You are viewing a plain text version of this content. The canonical link for it is here.

Posted to dev@flink.apache.org by Yun Gao <yu...@aliyun.com.INVALID> on 2018/11/20 16:35:59 UTC

回复：[DISCUSS] Embracing Table API in Flink ML

Hi Weihua,

Thanks for the exciting proposal!

I have quickly read through it, and I really appropriate the idea of providing the ML Pipeline API similar to the commonly used library scikit-learn, since it greatly reduce the learning cost for the AI engineers to transfer to the Flink platform.

Currently we are also working on a related issue, namely enhancing the stream iteration of Flink to support both SGD and online learning, and it also support batch training as a special case. we have had a rough design and will start a new discussion in the next few days. I think the enhanced stream iteration will help to implement Estimators directly in Flink, and it may help to simplify the online learning pipeline by eliminating the requirement to load the models from external file systems.

I will read the design doc more carefully. Thanks again for sharing the design doc!

Yours sincerely
Yun Gao

------------------------------------------------------------------
发件人：Weihua Jiang <we...@gmail.com>
发送时间：2018年11月20日(星期二) 20:53
收件人：dev <de...@flink.apache.org>
主 题：[DISCUSS] Embracing Table API in Flink ML

ML Pipeline is the idea brought by Scikit-learn
<https://arxiv.org/abs/1309.0238>. Both Spark and Flink has borrowed this
idea and made their own implementations [Spark ML Pipeline
<https://spark.apache.org/docs/latest/ml-pipeline.html>, Flink ML Pipeline
<https://ci.apache.org/projects/flink/flink-docs-release-1.6/dev/libs/ml/pipelines.html>].

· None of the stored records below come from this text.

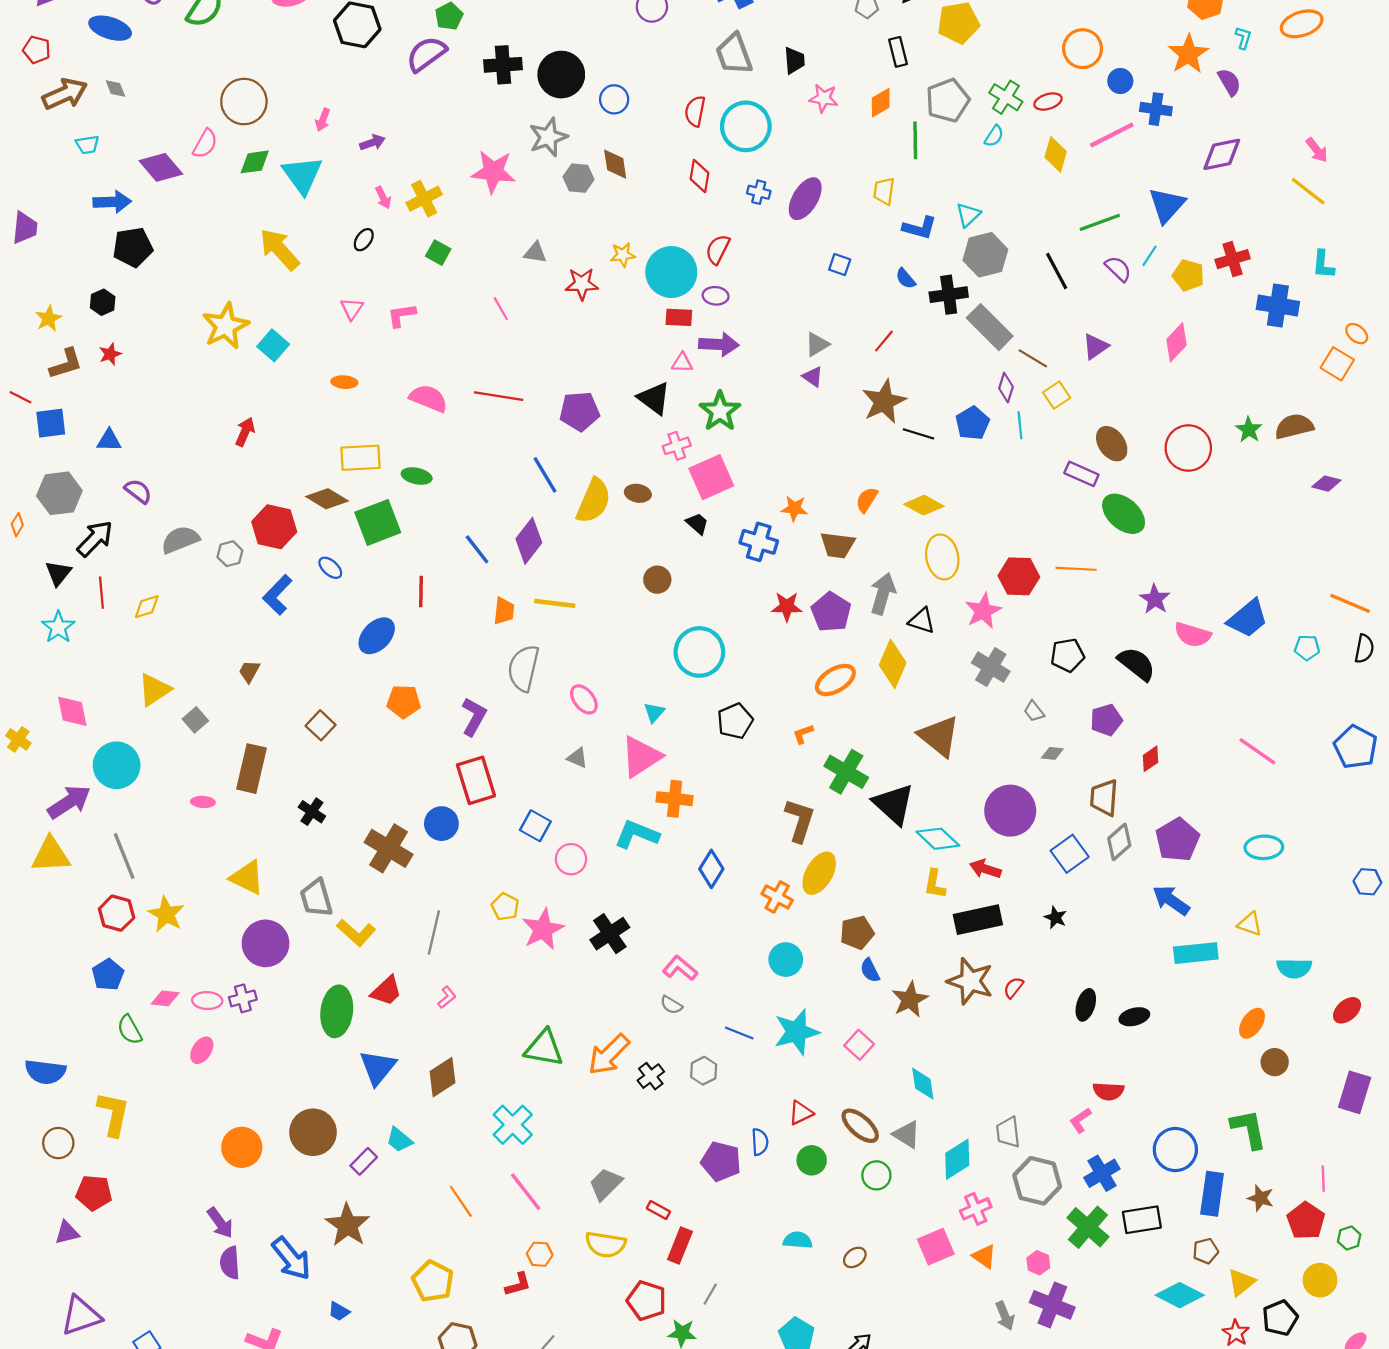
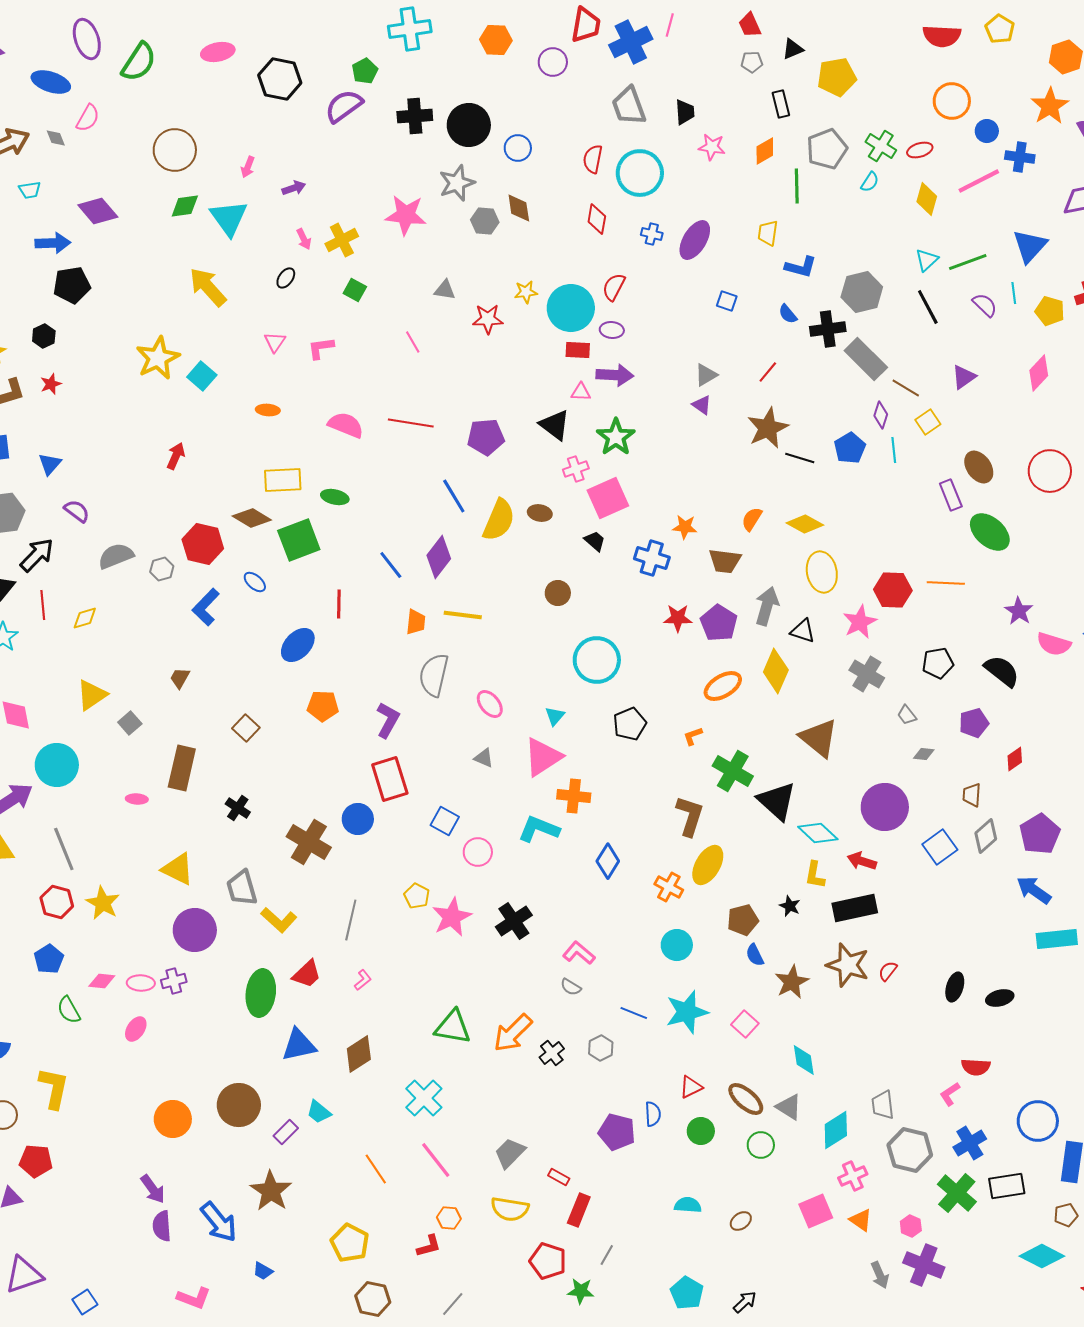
pink semicircle: (205, 144) -> (88, 118), moved
cyan triangle: (968, 215) -> (927, 260), moved
cyan line: (1149, 256) -> (1014, 293), turned -40
blue triangle: (109, 440) -> (50, 464), turned -50
purple rectangle: (1081, 474) -> (951, 495), turned 44
brown trapezoid: (1104, 798) -> (972, 795), size x0.7
black star: (1056, 917) -> (790, 906), moved
blue triangle: (378, 1067) -> (299, 1045), turned 39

NOTE: though I am using the term "ML", ML Pipeline shall apply to both ML
and DL pipelines.

ML Pipeline is quite helpful for model composition (i.e. using model(s) for
feature engineering) . And it enables logic reuse in train and inference
phases (via pipeline persistence and load), which is essential for AI
engineering. ML Pipeline can also be a good base for Flink based AI
engineering platform if we can make ML Pipeline have good tooling support
(i.e. meta data human readable).

As the Table API will be the unified high level API for both stream and
batch processing, I want to initiate the design discussion of new Table
based Flink ML Pipeline.

I drafted a design document [1] for this discussion. This design tries to
create a new ML Pipeline implementation so that concrete ML/DL algorithms
can fit to this new API to achieve interoperability.

Any feedback is highly appreciated.

Thanks

Weihua

[1]
https://docs.google.com/document/d/1PLddLEMP_wn4xHwi6069f3vZL7LzkaP0MN9nAB63X90/edit?usp=sharing

Re: [DISCUSS] Embracing Table API in Flink ML

Posted by Weihua Jiang <we...@gmail.com>.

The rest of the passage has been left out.